Domain Name System (DNS) firewalls, also known as protective DNS, which are freely available and easy to install, could prevent 33 percent of cybersecurity data breaches from occurring, research from the Global Cyber Alliance (GCA) showed.
DNS firewalls leverage threat intelligence from cybersecurity companies and/or public sources to automatically prevent users from visiting known malicious sites. Most often consumers visit a malicious site when they click on a malicious link or mistype a legitimate web address. Malicious software on a computer or phone can also cause a visit to a malicious site.
According to Verizon’s Data Breach Investigations Report, there were more than 11,000 confirmed data breaches collected and analyzed over the past five years. Independent researchers Shostack & Associates and Cyentia Institute working with GCA were able to determine that 3,668 of those breaches would have been potentially thwarted if users had a DNS firewall deployed.
“The constant stream of breaches has unfortunately caused many small businesses and consumers to simply accept cyber-attacks – that no matter what they do they cannot protect themselves,” said Philip Reitinger, president and chief executive of the Global Cyber Alliance. “However, there are many easy-to-implement steps that can prevent businesses and consumers from being another notch in the belt of a hacker. Our research shows that protective DNS services are among the most valuable.”
DNS firewalls might have prevented $10 billion in data breach losses from the 11,000 incidents in the past five years, according to the study.
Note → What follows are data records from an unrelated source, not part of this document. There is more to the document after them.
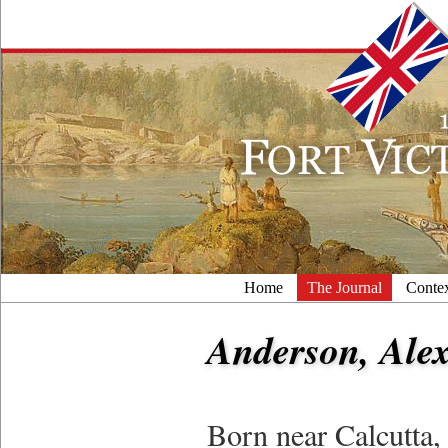
Home
The Journal
Conte
Anderson, Alex
Born near Calcutta, 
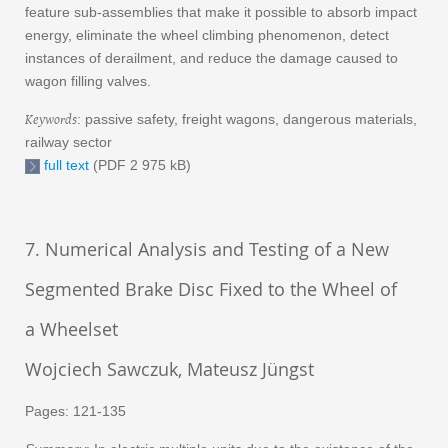
feature sub-assemblies that make it possible to absorb impact
energy, eliminate the wheel climbing phenomenon, detect
instances of derailment, and reduce the damage caused to
wagon filling valves.
Keywords
: passive safety, freight wagons, dangerous materials,
railway sector
full text
(PDF 2 975 kB)
7. Numerical Analysis and Testing of a New
Segmented Brake Disc Fixed to the Wheel of
a Wheelset
Wojciech Sawczuk, Mateusz Jüngst
Pages: 121-135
And the actual figure may be more – the researchers were unable to measure every case where a DNS firewall could have protected the victim, and their estimate of the financial impact is probably biased low.
Finally, as DNS firewalls might affect one-third of cyber incidents, and with current estimates of the scope of cybercrime, DNS firewalls might play a role in stopping $150 to $200 billion in losses every year.
DNS is the “phone directory” of the Internet as it translates human readable names like globalcyberalliance.org into computer addresses – a string of numbers otherwise known as an IP address. In order to access websites on the Internet, your computer must leverage a DNS service that is usually configured by your Internet Service Provider or your network administrator.